United States District Court, Southern District of California
Jul 2, 2021
No. 21-CV-375-CAB-MSB (S.D. Cal. Jul. 2, 2021)

Opinion

21-CV-375-CAB-MSB

07-02-2021

SUNPOWER CORPORATION, Plaintiff, v. SUNPOWER CALIFORNIA, LLC; GREEN TECH SOLAR d/b/a Sunpower California; and Benjamin Jackson, Defendants.


ORDER GRANTING PLAINTIFF SUNPOWER CORPORATION'S MOTION TO DISMISS DEFENDANTS' COUNTERCLAIMS [DOC. NO. 21]

Hon. Cathy Ann Bencivengo United States District Judge

On March 3, 2021, Plaintiff Sunpower Corporation (“Plaintiff”) filed a complaint for trademark infringement and other related claims against Defendants Sunpower California, LLC, Green Tech Solar d/b/a Sunpower California, and Benjamin Jackson (“Defendants”). [Doc. No. 1.] On April 30, 2021, Defendants filed an Answer to the Complaint and Counterclaims against Plaintiff. [Doc. No. 19.] On May 21, 2021, Plaintiff filed a motion to dismiss the counterclaims. [Doc. No. 21.] On June 11, 2021, Defendants filed an opposition to the motion. [Doc. No. 26.] On June 18, 2021, Plaintiff filed a reply. [Doc. No. 27.] For the reasons set forth below, the motion to dismiss Defendants' counterclaims is GRANTED WITH LEAVE TO AMEND.

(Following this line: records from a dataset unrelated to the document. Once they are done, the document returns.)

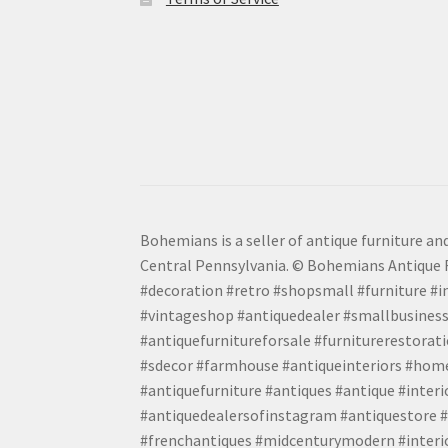
Bohemians is a seller of antique furniture and
Central Pennsylvania. © Bohemians Antique F
#decoration #retro #shopsmall #furniture #in
#vintageshop #antiquedealer #smallbusiness
#antiquefurnitureforsale #furniturerestora
#sdecor #farmhouse #antiqueinteriors #home
#antiquefurniture #antiques #antique #inter
#antiquedealersofinstagram #antiquestore #i
#frenchantiques #midcenturymodern #interio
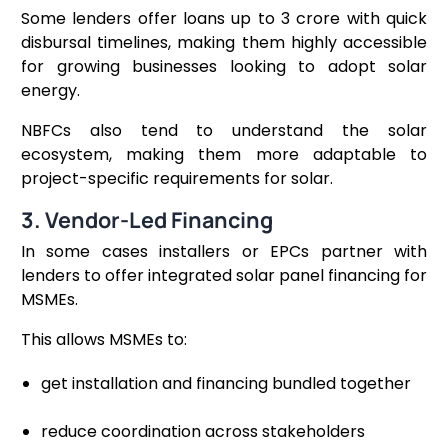
Some lenders offer loans up to ₹3 crore with quick
disbursal timelines, making them highly accessible
for growing businesses looking to adopt solar
energy.
NBFCs also tend to understand the solar
ecosystem, making them more adaptable to
project-specific requirements for solar.
3. Vendor-Led Financing
In some cases installers or EPCs partner with
lenders to offer integrated solar panel financing for
MSMEs.
This allows MSMEs to:
get installation and financing bundled together
reduce coordination across stakeholders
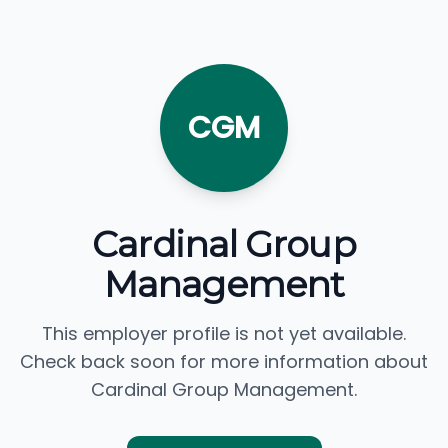
CGM
Cardinal Group
Management
This employer profile is not yet available.
Check back soon for more information about
Cardinal Group Management.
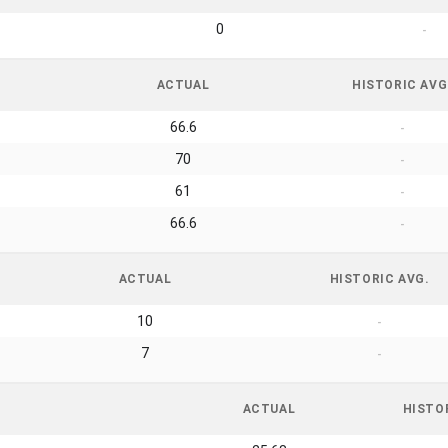
0
-
ACTUAL
HISTORIC AVG
66.6
-
70
-
61
-
66.6
-
ACTUAL
HISTORIC AVG.
10
-
7
-
ACTUAL
HISTO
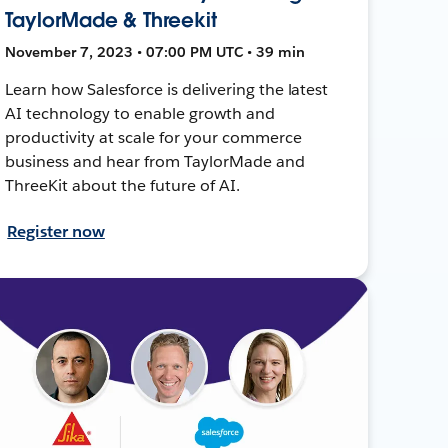
TaylorMade & Threekit
November 7, 2023 • 07:00 PM UTC • 39 min
Learn how Salesforce is delivering the latest
AI technology to enable growth and
productivity at scale for your commerce
business and hear from TaylorMade and
ThreeKit about the future of AI.
Register now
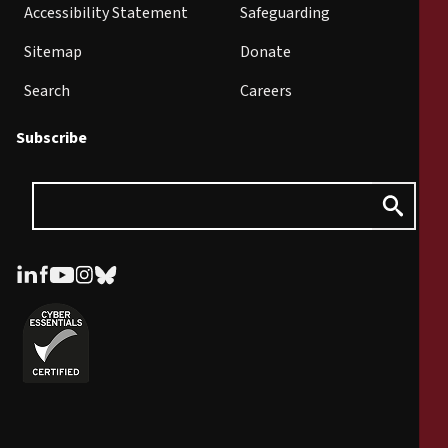
Accessibility Statement
Safeguarding
Sitemap
Donate
Search
Careers
Subscribe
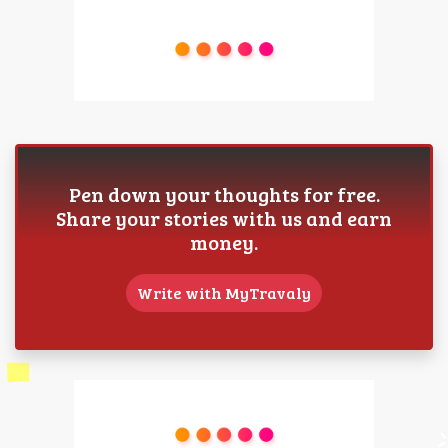
Pen down your thoughts for free.
Share your stories with us and earn
money.
Write with MyTravaly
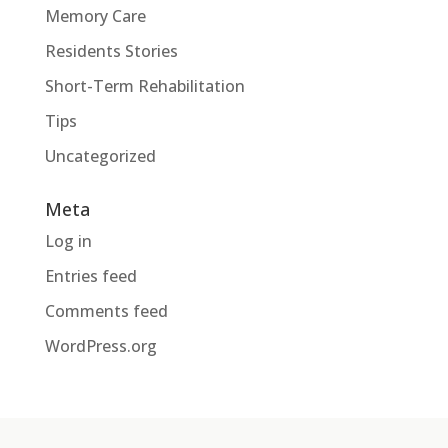
Memory Care
Residents Stories
Short-Term Rehabilitation
Tips
Uncategorized
Meta
Log in
Entries feed
Comments feed
WordPress.org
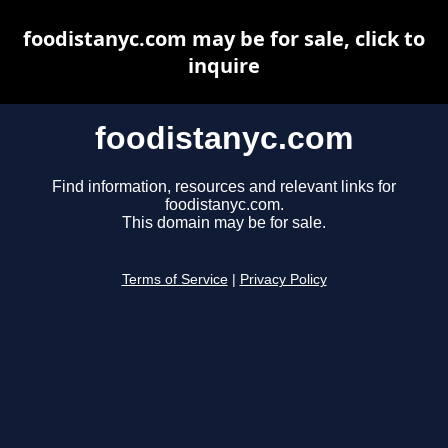
foodistanyc.com may be for sale, click to
inquire
foodistanyc.com
Find information, resources and relevant links for
foodistanyc.com.
This domain may be for sale.
Terms of Service
|
Privacy Policy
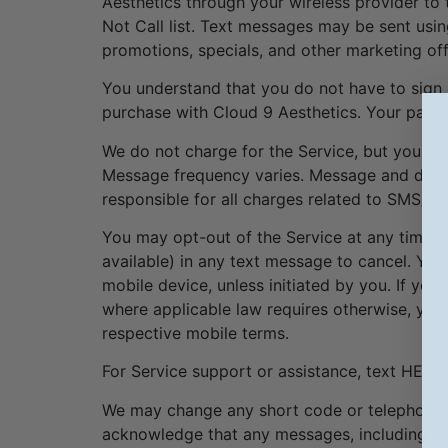
Aesthetics through your wireless provider to
Not Call list. Text messages may be sent usi
promotions, specials, and other marketing offe
You understand that you do not have to sign 
purchase with Cloud 9 Aesthetics. Your partic
We do not charge for the Service, but you ar
Message frequency varies. Message and data r
responsible for all charges related to SMS/te
You may opt-out of the Service at any time
available) in any text message to cancel. You
mobile device, unless initiated by you. If y
where applicable law requires otherwise, you 
respective mobile terms.
For Service support or assistance, text HELP
We may change any short code or telephone n
acknowledge that any messages, including a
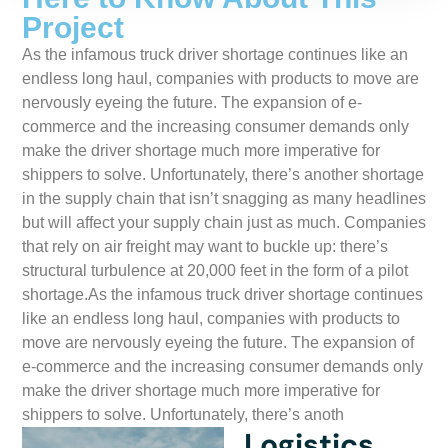
Project
As the infamous truck driver shortage continues like an
endless long haul, companies with products to move are
nervously eyeing the future. The expansion of e-
commerce and the increasing consumer demands only
make the driver shortage much more imperative for
shippers to solve. Unfortunately, there’s another shortage
in the supply chain that isn’t snagging as many headlines
but will affect your supply chain just as much. Companies
that rely on air freight may want to buckle up: there’s
structural turbulence at 20,000 feet in the form of a pilot
shortage.As the infamous truck driver shortage continues
like an endless long haul, companies with products to
move are nervously eyeing the future. The expansion of
e-commerce and the increasing consumer demands only
make the driver shortage much more imperative for
shippers to solve. Unfortunately, there’s anoth
Logistics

FACTUAL ALLEGATIONS OF COUNTERCLAIMS

Defendant LLCs were founded as early as 2014 by Ben Jackson as marketing/consulting companies with the intent to market sun-solar power to Southern California residents. [Doc. No. 19 at 8, ¶6.] Since Defendant LLCs' creation, Defendants have used their good reputation in the area to recommend and refer customers to Plaintiff, Plaintiff's dealers, and other installers. [Id. at 8, ¶7.]

Over that time period, Plaintiff and Defendants maintained a positive, working relationship and collaborated on numerous projects together. [Id. at 8, ¶8.] Defendants secured multiple celebrity endorsements for Plaintiff's products, secured hundreds of clients for Plaintiff, and generated significant revenue for Plaintiff. [Id. at 8, ¶9.] Most notably, Defendants were responsible for Plaintiff's relationship with the San Diego Padres and the installation of Plaintiff's solar panels at Petco Park, a project which Defendants originated and helped facilitate with Plaintiff as well as Plaintiff's largest Commercial Dealer that Defendants selected to assist and install. [Id. at 8, ¶10.]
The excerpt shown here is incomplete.